Brief: Take from the material every line containing the string "teklifin" and copy it.

[Exercise materials — start]

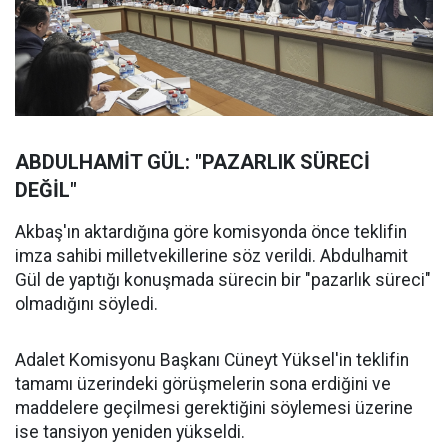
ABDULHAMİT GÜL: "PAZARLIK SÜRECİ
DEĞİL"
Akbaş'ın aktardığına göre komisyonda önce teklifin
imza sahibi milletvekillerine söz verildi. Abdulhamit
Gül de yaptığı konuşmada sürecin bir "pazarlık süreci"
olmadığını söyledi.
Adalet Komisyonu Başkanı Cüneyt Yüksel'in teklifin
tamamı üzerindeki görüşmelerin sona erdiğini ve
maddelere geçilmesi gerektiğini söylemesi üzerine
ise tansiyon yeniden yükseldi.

[Exercise materials — finish]
[Exercise materials — start]

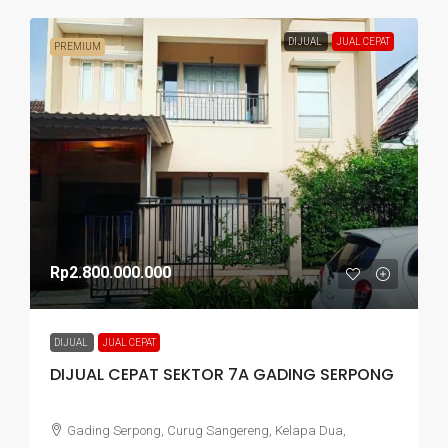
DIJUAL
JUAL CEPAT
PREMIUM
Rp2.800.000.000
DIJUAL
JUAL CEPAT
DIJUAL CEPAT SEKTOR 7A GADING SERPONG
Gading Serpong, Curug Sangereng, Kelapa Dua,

[Exercise materials — finish]
[Exercise materials — start]

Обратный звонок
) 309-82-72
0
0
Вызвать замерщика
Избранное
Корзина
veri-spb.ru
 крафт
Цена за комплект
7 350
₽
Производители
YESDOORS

[Exercise materials — finish]

Task output:
Akbaş'ın aktardığına göre komisyonda önce teklifin
Adalet Komisyonu Başkanı Cüneyt Yüksel'in teklifin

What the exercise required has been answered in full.